TL (schedule change with updated ticketing limit) adds urgency: not only has the schedule changed, but the deadline for ticketing this segment has also moved. Missing the new ticketing deadline typically means the fare is repriced at current market rates, which may be significantly higher.

UN and UC (unable codes) require the agent to rebook the passenger. A segment sitting in UN status in a PNR that has already been ticketed is particularly critical — the passenger holds a ticket for a flight that no longer exists as booked. The agent must rebook and reissue, usually under the airline's involuntary rerouting rules, which generally waive change fees and fare differences when the airline caused the disruption.
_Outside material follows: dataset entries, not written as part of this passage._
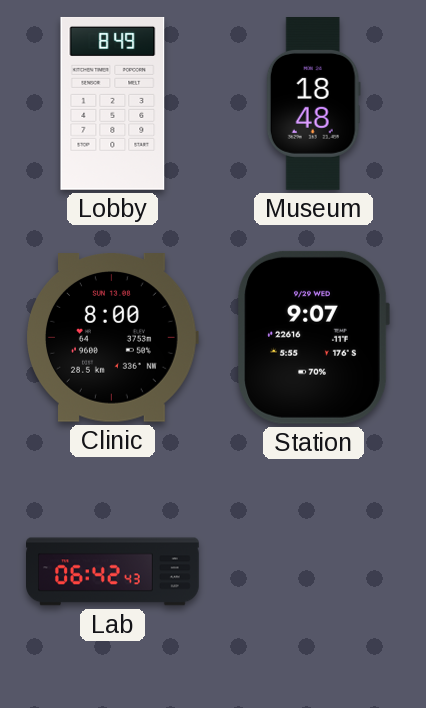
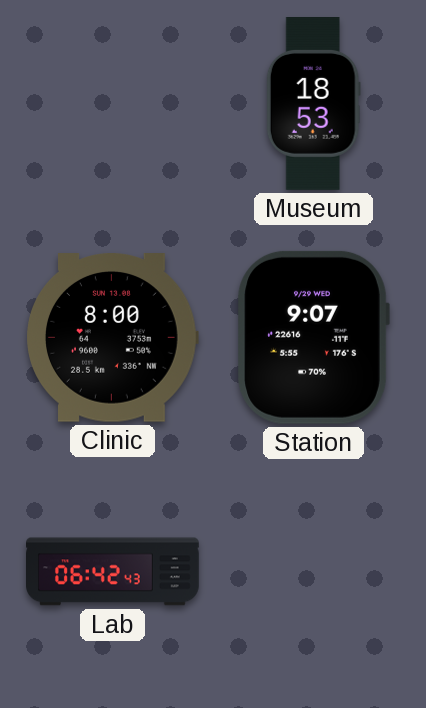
Lobby: 8:49 -> none
Museum: 18:48 -> 18:53
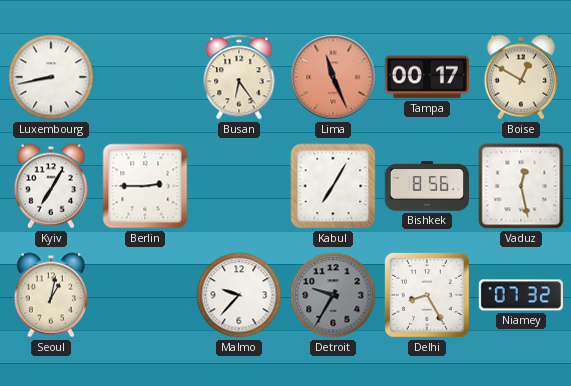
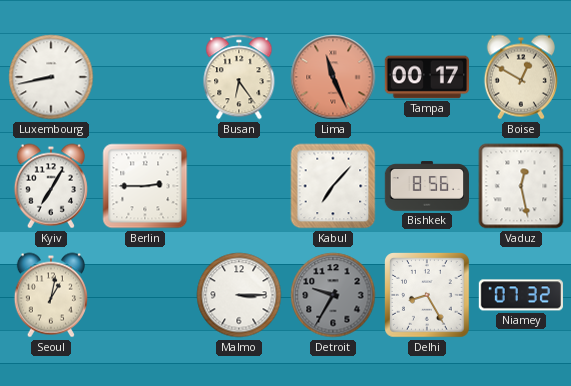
Kabul: 7:05 -> 7:07
Malmo: 9:37 -> 3:15
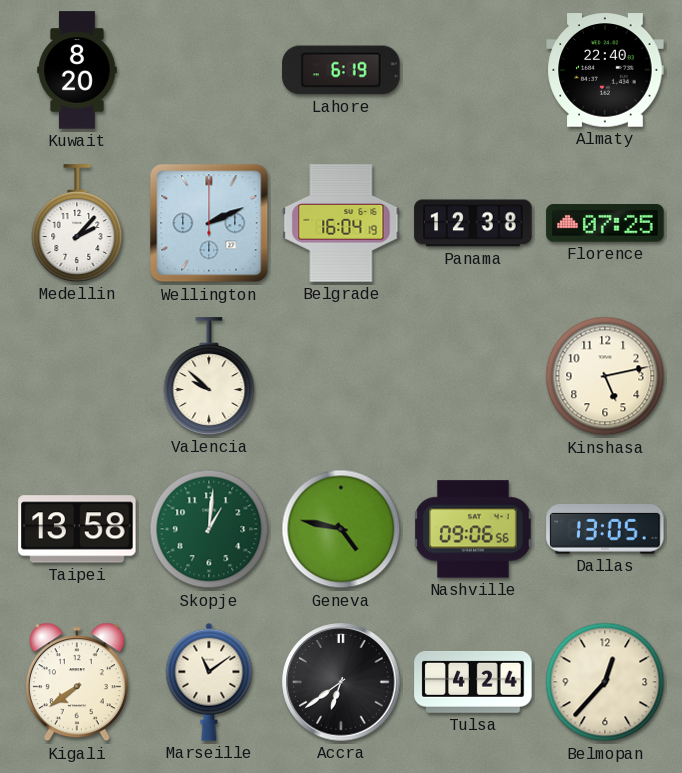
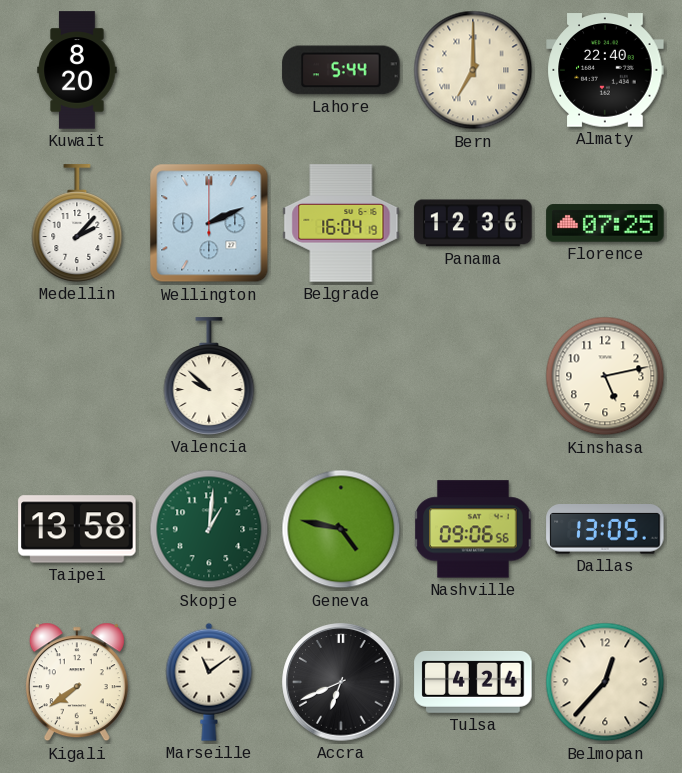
Lahore: 6:19 -> 5:44
Bern: none -> 7:00
Panama: 12:38 -> 12:36
Accra: 6:39 -> 6:41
KK and KL (airline confirmation replies) are positive codes but they still require action: the agent should notify the passenger that a waitlisted segment cleared or that the booking has been formally confirmed by the airline, and where appropriate update the ticketing.

Status and action codes are broadly shared across Amadeus, Galileo, Sabre, and other GDS platforms, as they derive from common IATA airline reservation messaging standards. However, minor differences in how individual systems present or trigger certain codes do exist — always verify against your host system's documentation for codes you encounter infrequently.

Related

Frequently asked questions

What is the difference between HK and KK?

HK means the airline holds the seat confirmed in response to a standard booking request. KK means the airline confirmed the segment in direct response to a KL (confirm list) or KP (confirm pending) action code message — it is an explicit airline reply confirming a specific request. Both indicate a confirmed booking, but KK appears after a specific confirmation exchange rather than a routine booking.

What does TK mean?

TK means the airline has made a schedule change and is requesting the agent to review it and advise the passenger. The agent must acknowledge the TK — by comparing the old and new times, informing the passenger, and updating the booking — before the segment returns to HK status. Leaving a TK unresolved risks the passenger travelling with incorrect timing information.

What should I do when a segment shows UN?

UN means the airline is unable to operate the segment as booked — the flight may be cancelled, the class unavailable, or the route discontinued. You must rebook the passenger on an alternative flight. If the ticket has already been issued and the airline caused the change, involuntary rerouting rules typically apply: the airline must rebook the passenger at no extra charge and waive change fees.